Con dos Champions ganadas al frente del PSG (ante el Inter de Milán en 2024/25 y ante el Arsenal en 2025/26) y una tercera con el FC Barcelona en 2015, el asturiano fue explícito sobre lo que se juega: “Ahora mismo tenemos un reto único, algo prácticamente sin precedentes en la historia del fútbol europeo: igualar al Real Madrid si conseguimos ganar una tercera Liga de Campeones consecutiva. Es otro nivel. Nadie en la historia lo ha hecho, excepto el Real Madrid”.
La referencia es inevitable: el Madrid de Zidane enlazó tres Copas de Europa entre 2016 y 2018, superando en las finales al Atlético de Madrid, la Juventus y el Liverpool. “No creo que haya un equipo en Europa más motivado que nosotros”, aseguró Luis Enrique.
El desafío llega, sin embargo, cuando el PSG todavía busca su equilibrio.
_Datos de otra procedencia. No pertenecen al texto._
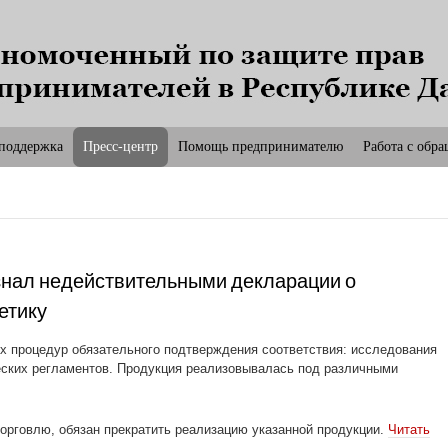
олномоченного по защите прав предпринимателей в 
УПОЛНОМ
ПО ЗАЩИ
поддержка
Пресс-центр
Помощь предпринимателю
Работа с обр
РЕДПРИН
знал недействительными декларации о
В Р
етику
х процедур обязательного подтверждения соответствия: исследования
еских регламентов. Продукция реализовывалась под различными
рговлю, обязан прекратить реализацию указанной продукции.
Читать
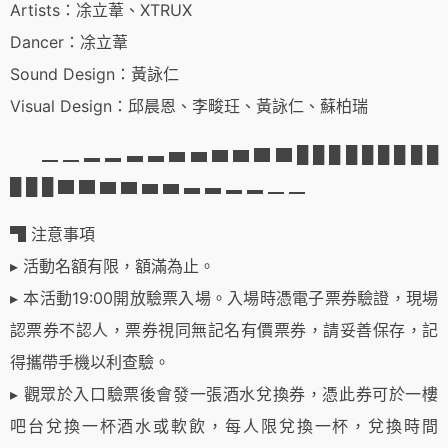
Artists：凃立葦、XTRUX
Dancer：凃立葦
Sound Design：黃詠仁
Visual Design：邱晨恩、李畯玨、黃詠仁、蘇柏瑞
▁ ▁ ▂ ▂ ▃ ▃ ▅ ▅ ▆ ▆ ▇ ▇ █ █ █ █ █ █ █ █ █
█ █ █ ▇ ▇ ▆ ▆ ▅ ▅ ▃ ▃ ▂ ▂ ▁ ▁
▜ 注意事項
▸ 活動名額有限，額滿為止。
▸ 本活動19:00開放驗票入場。入場時憑電子票券驗證，現場
認票券不認人，票券視同無記名有價票券，請妥善保存，記
得攜帶手機以利查驗。
▸ 觀眾於入口驗票後會發一張酒水兌換券，憑此券可於一樓
吧台兌換一杯酒水或軟飲，每人限兌換一杯，兌換時間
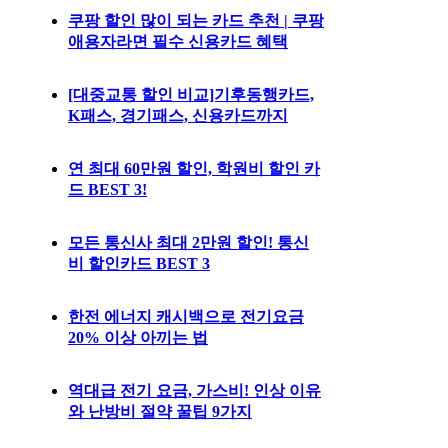
쿠팡 할인 많이 되는 카드 추천 | 쿠팡
애용자라면 필수 신용카드 혜택
[대중교통 할인 비교]기후동행카드,
K패스, 경기패스, 신용카드까지
연 최대 60만원 할인, 학원비 할인 카
드 BEST 3!
모든 통신사 최대 2만원 할인! 통신
비 할인카드 BEST 3
한전 에너지 캐시백으로 전기요금
20% 이상 아끼는 법
역대급 전기 요금, 가스비! 인상 이유
와 난방비 절약 꿀팁 9가지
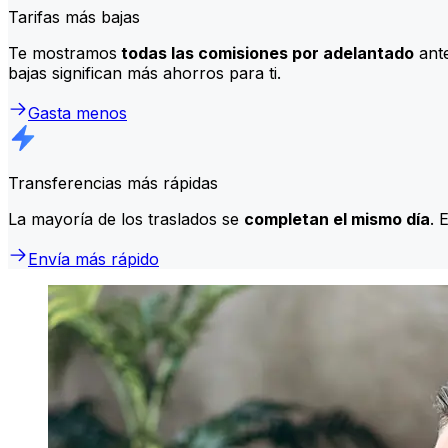
Tarifas más bajas
Te mostramos
todas las comisiones por adelantado
ante
bajas significan más ahorros para ti.
Gasta menos
Transferencias más rápidas
La mayoría de los traslados se
completan el mismo día
. 
Envía más rápido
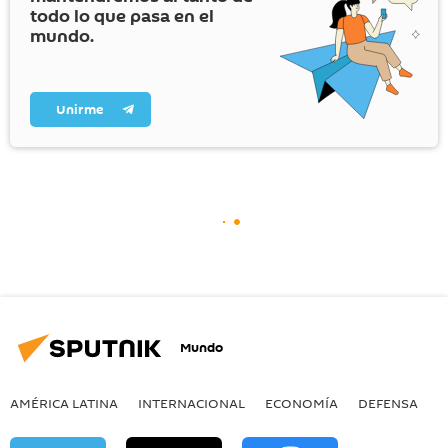
todo lo que pasa en el
mundo.
Unirme
Mundo
AMÉRICA LATINA
INTERNACIONAL
ECONOMÍA
DEFENSA
M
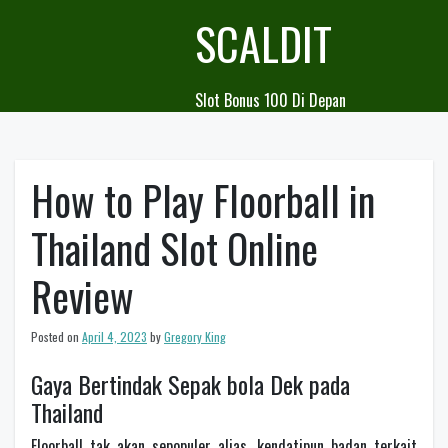
Skip
SCALDIT
to
content
Slot Bonus 100 Di Depan
How to Play Floorball in
Thailand Slot Online
Review
Posted on
April 4, 2023
by
Gregory King
Gaya Bertindak Sepak bola Dek pada
Thailand
Floorball tak akan sepopuler alias, kendatipun badan terkait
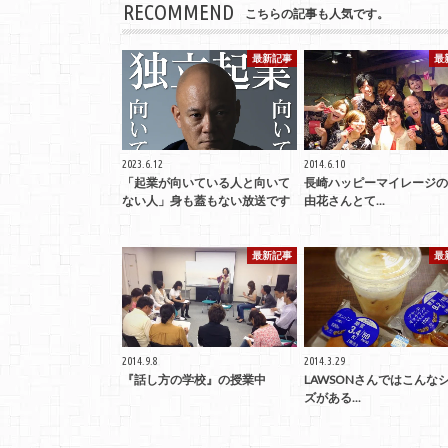
RECOMMEND
こちらの記事も人気です。
最新記事
最
2023.6.12
2014.6.10
「起業が向いている人と向いて
長崎ハッピーマイレージの
ない人」身も蓋もない放送です
由花さんとて...
最新記事
最
2014.9.8
2014.3.29
『話し方の学校』の授業中
LAWSONさんではこんな
ズがある...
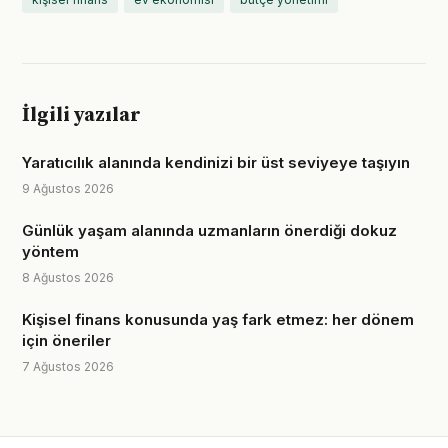
İlgili yazılar
Yaratıcılık alanında kendinizi bir üst seviyeye taşıyın
9 Ağustos 2026
Günlük yaşam alanında uzmanların önerdiği dokuz
yöntem
8 Ağustos 2026
Kişisel finans konusunda yaş fark etmez: her dönem
için öneriler
7 Ağustos 2026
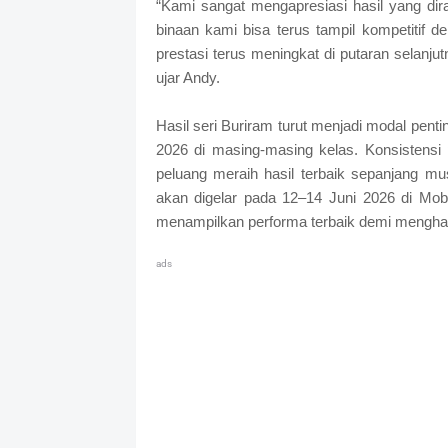
“Kami sangat mengapresiasi hasil yang dira
binaan kami bisa terus tampil kompetiti
prestasi terus meningkat di putaran selanju
ujar Andy.
Hasil seri Buriram turut menjadi modal pe
2026 di masing-masing kelas. Konsistensi
peluang meraih hasil terbaik sepanjang m
akan digelar pada 12–14 Juni 2026 di Mob
menampilkan performa terbaik demi menghar
ads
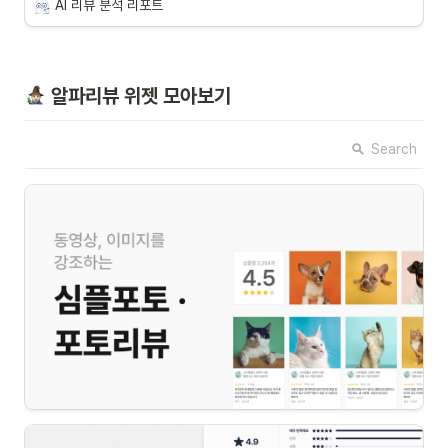
AI 리뷰 분석 리포트
 알파리뷰 위젯 모아보기
Search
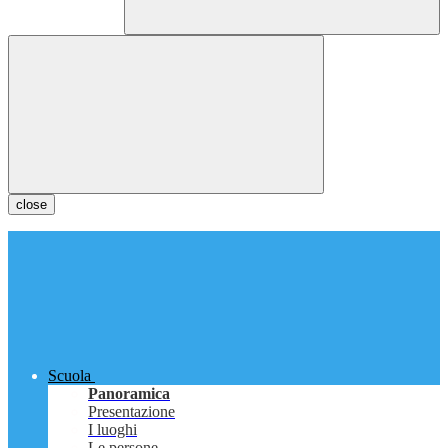
close
Scuola
Panoramica
Presentazione
I luoghi
Le persone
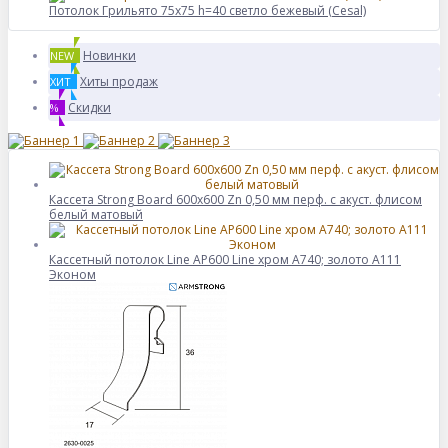
Потолок Грильято 75x75 h=40 светло бежевый (Cesal)
Новинки
NEW
Хиты продаж
ХИТ
Скидки
%
Кассета Strong Board 600х600 Zn 0,50 мм перф. с акуст. флисом
белый матовый
Кассетный потолок Line AP600 Line хром А740; золото А111
Эконом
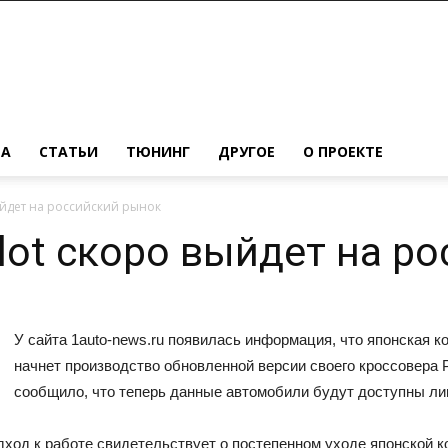
МА
СТАТЬИ
ТЮНИНГ
ДРУГОЕ
О ПРОЕКТЕ
ыйдет на российский рынок
lot скоро выйдет на р
У сайта 1auto-news.ru появилась информация, что японская
начнет производство обновленной версии своего кроссовера Pi
сообщило, что теперь данные автомобили будут доступны ли
ход к работе свидетельствует о постепенном уходе японской к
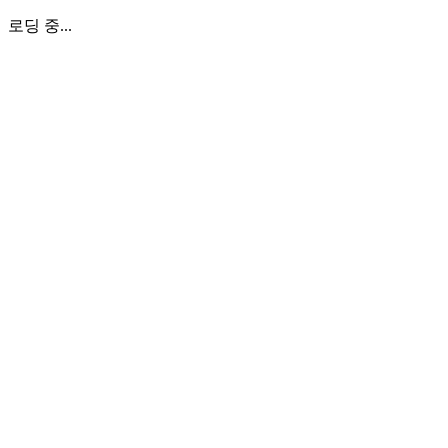
로딩 중...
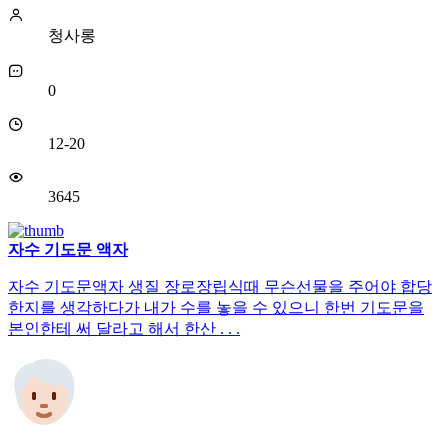
청사롱
0
12-20
3645
자수 기도문 액자
자수 기도문액자 생질 장로장립식때 무슨선물을 주어야 합당
한지를 생각하다가 내가 수를 놓을 수 있으니 한번 기도문을
본인한테 써 달라고 해서 한산 . . .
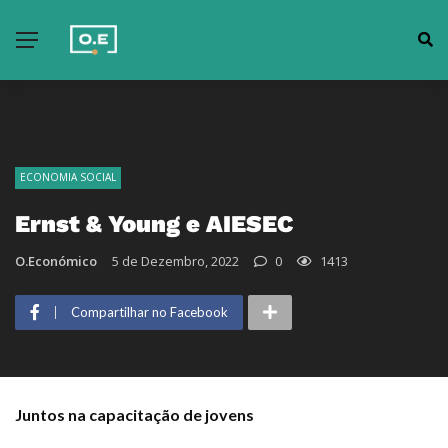
ECONOMIA SOCIAL
Ernst & Young e AIESEC
O.Económico
5 de Dezembro, 2022
0
1413
Compartilhar no Facebook
Juntos na capacitação de jovens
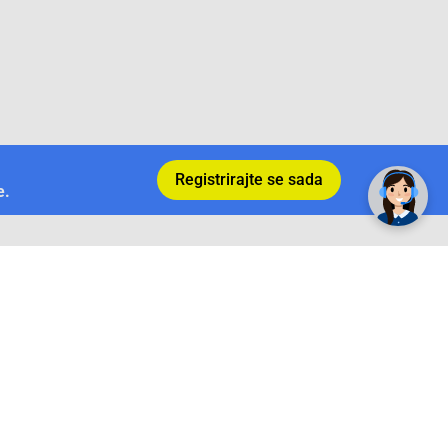
Registrirajte se sada
e.
Povrat i garancija
Conrad Newsletter
radno vrijeme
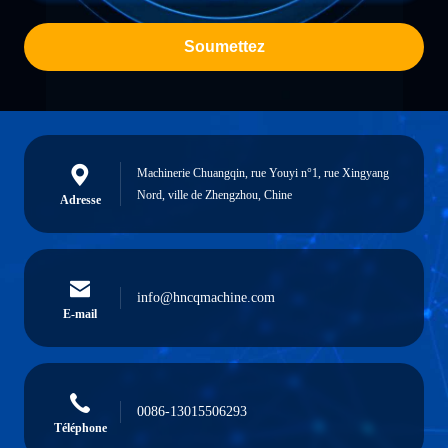
Soumettez
Machinerie Chuangqin, rue Youyi n°1, rue Xingyang
Nord, ville de Zhengzhou, Chine
Adresse
info@hncqmachine.com
E-mail
0086-13015506293
Téléphone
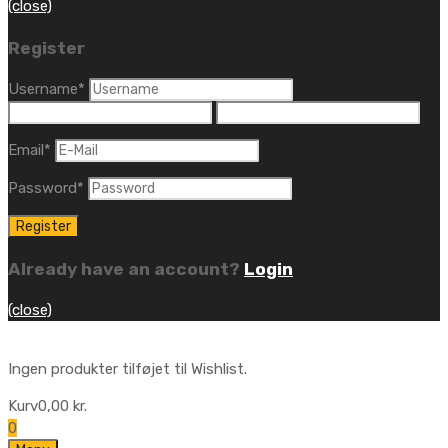
(close)
Register
Username
*
Email
*
Password
*
Already have an account?
Login
(close)
Ingen produkter tilføjet til Wishlist.
Kurv
0,00
kr.
0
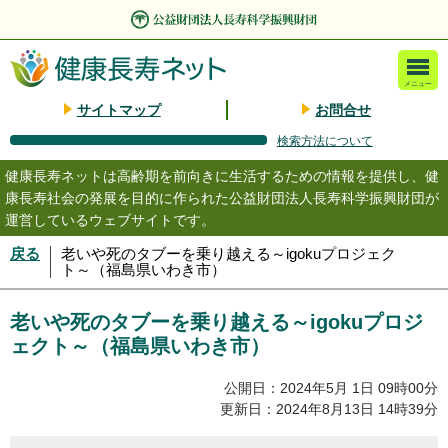
メニュー
サイトマップ
お問合せ
検索方法について
健康長寿ネットは高齢期を前向きに生活するための情報を提供し、健
康長寿社会の発展を目的に作られた公益財団法人長寿科学振興財団が
運営しているウェブサイトです。
戻る
老いや死のタブーを乗り越える～igokuプロジェク
ト～（福島県いわき市）
老いや死のタブーを乗り越える～igokuプロジ
ェクト～（福島県いわき市）
公開日：2024年5月 1日 09時00分
更新日：2024年8月13日 14時39分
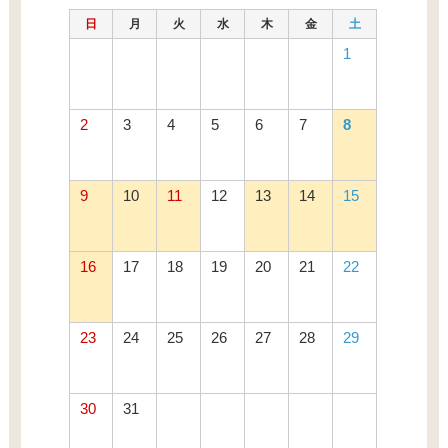
日
月
火
水
木
金
土
1
2
3
4
5
6
7
8
9
10
11
12
13
14
15
16
17
18
19
20
21
22
23
24
25
26
27
28
29
30
31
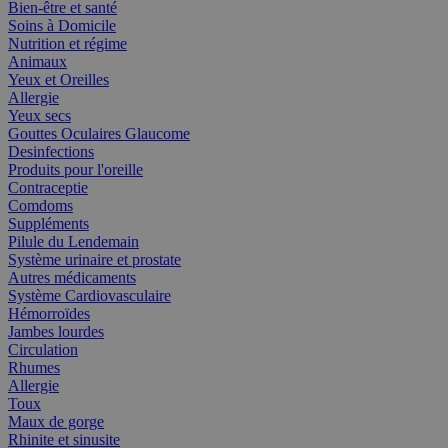
Bien-être et santé
Soins à Domicile
Nutrition et régime
Animaux
Yeux et Oreilles
Allergie
Yeux secs
Gouttes Oculaires Glaucome
Desinfections
Produits pour l'oreille
Contraceptie
Comdoms
Suppléments
Pilule du Lendemain
Système urinaire et prostate
Autres médicaments
Système Cardiovasculaire
Hémorroïdes
Jambes lourdes
Circulation
Rhumes
Allergie
Toux
Maux de gorge
Rhinite et sinusite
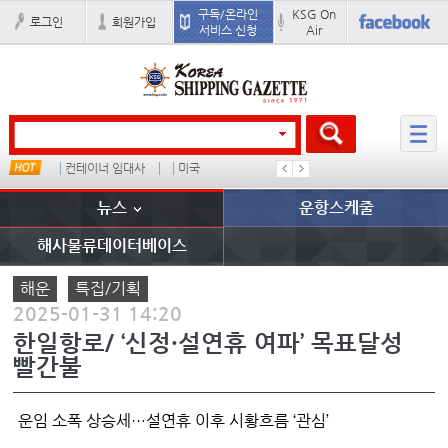
구독/온라인
KSG On
로그인
회원가입
서비스 신청
Air
컨테이너 임대사
미국
더블
완하이
뉴스
운항스케줄
해사물류데이터베이스
해운
특집/기획
2025-01-31 14:20
한일항로/ ‘신정·설연휴 여파’ 목표달성
빨간불
운임 소폭 상승세…설연휴 이후 시황흐름 ‘관심’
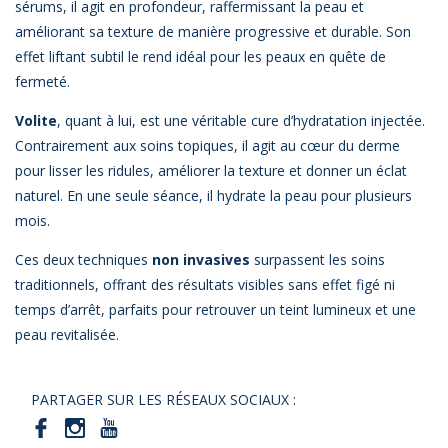
sérums, il agit en profondeur, raffermissant la peau et
améliorant sa texture de manière progressive et durable. Son
effet liftant subtil le rend idéal pour les peaux en quête de
fermeté.
Volite
, quant à lui, est une véritable cure d’hydratation injectée.
Contrairement aux soins topiques, il agit au cœur du derme
pour lisser les ridules, améliorer la texture et donner un éclat
naturel. En une seule séance, il hydrate la peau pour plusieurs
mois.
Ces deux techniques
non invasives
surpassent les soins
traditionnels, offrant des résultats visibles sans effet figé ni
temps d’arrêt, parfaits pour retrouver un teint lumineux et une
peau revitalisée.
PARTAGER SUR LES RÉSEAUX SOCIAUX :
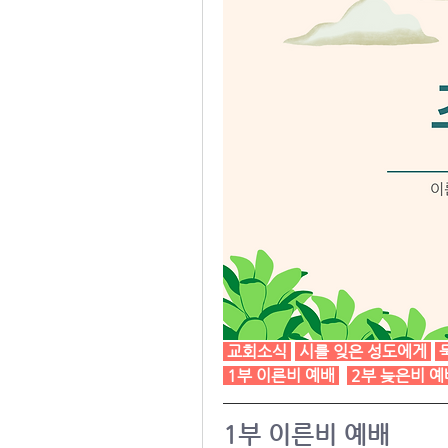
교회소식
시를 잊은 성도에게
1부 이른비 예배
2부 늦은비 예
1부 이른비 예배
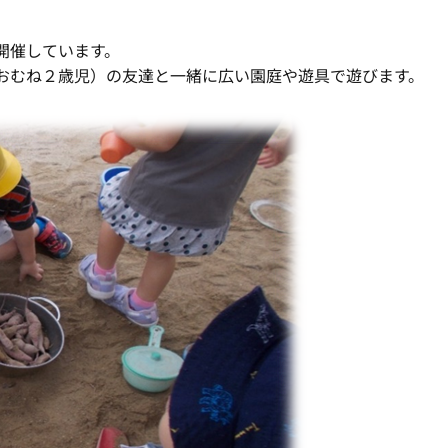
開催しています。
おむね２歳児）の友達と一緒に広い園庭や遊具で遊びます。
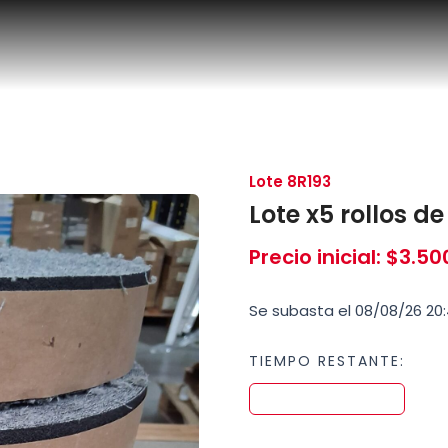
Lote 8R193
Lote x5 rollos 
Precio inicial
:
$
3.50
Se subasta el 08/08/26 20:
TIEMPO RESTANTE:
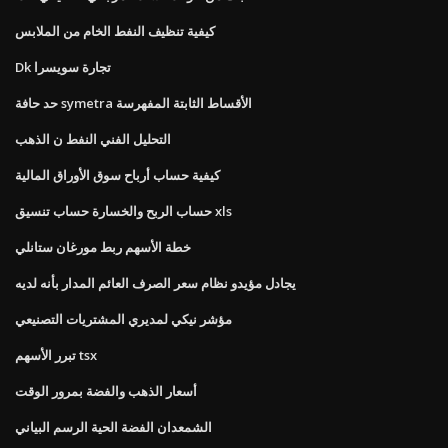
كيفية تنظيف النفط الخام من الملابس
Dk تجارة سويسرا
حد حافة symetra الأقساط الثابتة المفهرسة
التحليل الفني النفط ن الذهب
كيفية حساب أرباح سوق الأوراق المالية
حساب الربح والخسارة حساب تنسيق xls
خطة الأسهم ربط مورغان ستانلي
يجادل مؤيدو نظام سعر الصرف العائم المدار بأنه لديه
مؤشر نيكي لمديري المشتريات التصنيعي
تبرر الأسهم tsx
أسعار الذهب والفضة بمرور الوقت
الشمعدان الفضة الحية الرسم البياني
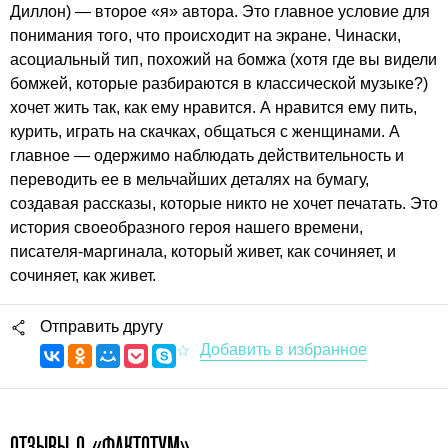
Диллон) — второе «я» автора. Это главное условие для
понимания того, что происходит на экране. Чинаски,
асоциальный тип, похожий на бомжа (хотя где вы видели
бомжей, которые разбираются в классической музыке?)
хочет жить так, как ему нравится. А нравится ему пить,
курить, играть на скачках, общаться с женщинами. А
главное — одержимо наблюдать действительность и
переводить ее в мельчайших деталях на бумагу,
создавая рассказы, которые никто не хочет печатать. Это
история своеобразного героя нашего времени,
писателя-маргинала, который живет, как сочиняет, и
сочиняет, как живет.
Отправить другу
ОТЗЫВЫ О «ФАКТОТУМ»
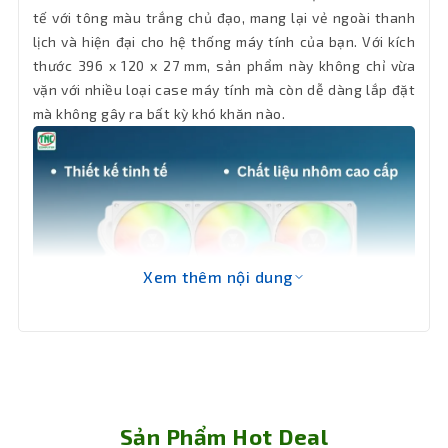
tế với tông màu trắng chủ đạo, mang lại vẻ ngoài thanh
Bảo hành
24 tháng
lịch và hiện đại cho hệ thống máy tính của bạn. Với kích
thước 396 x 120 x 27 mm, sản phẩm này không chỉ vừa
vặn với nhiều loại case máy tính mà còn dễ dàng lắp đặt
mà không gây ra bất kỳ khó khăn nào.
Xem thêm nội dung
Chất liệu nhôm cao cấp
Tản nhiệt CPU
3 Fan Gamdias AURA GL360 V2 ARGB
White được chế tạo từ chất liệu nhôm cao cấp, giúp tối
ưu hóa khả năng dẫn nhiệt và đảm bảo độ bền bỉ theo
Sản Phẩm Hot Deal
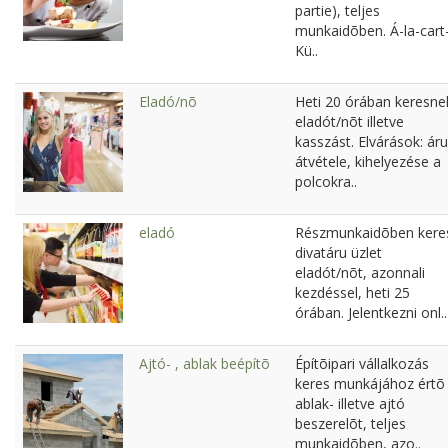
partie), teljes
munkaidõben. Á-la-cart
Kü..
Eladó/nõ
Heti 20 órában keresne
eladót/nõt illetve
kasszást. Elvárások: áru
átvétele, kihelyezése a
polcokra..
eladó
Részmunkaidõben kere
divatáru üzlet
eladót/nõt, azonnali
kezdéssel, heti 25
órában. Jelentkezni onl..
Ajtó- , ablak beépítõ
Építõipari vállalkozás
keres munkájához értõ
ablak- illetve ajtó
beszerelõt, teljes
munkaidõben, azo..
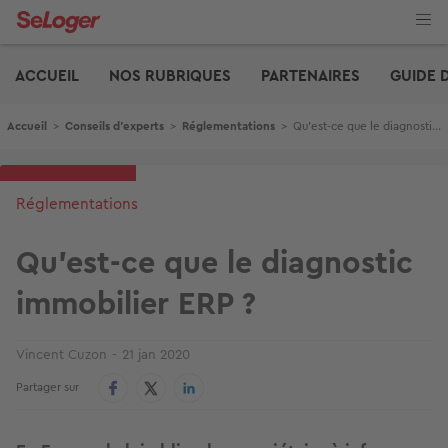
Aller
au
contenu
Edito
principal
ACCUEIL
NOS RUBRIQUES
PARTENAIRES
GUIDE 
Fil d'Ariane
Accueil
>
Conseils d'experts
>
Réglementations
>
Qu'est-ce que le diagnostic immobilier ERP ?
Réglementations
Qu'est-ce que le diagnostic
immobilier ERP ?
Vincent Cuzon
21 jan 2020
Partager sur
Para volver a ganar la Champions habrá que hacer algo que no ha conseguido en este comienzo de temporada: mantener la regularidad. Los tropiezos en la Ligue 1 no eliminan al equipo de la pelea por el título, pero sí muestran que todavía hay piezas que ajustar después de un verano de cambios y una temporada histórica. El propio Luis Enrique lo admitió tras la derrota ante el Mónaco: el equipo necesita “mejorar individual y colectivamente”, aunque también asume su parte de responsabilidad. Toca trabajar.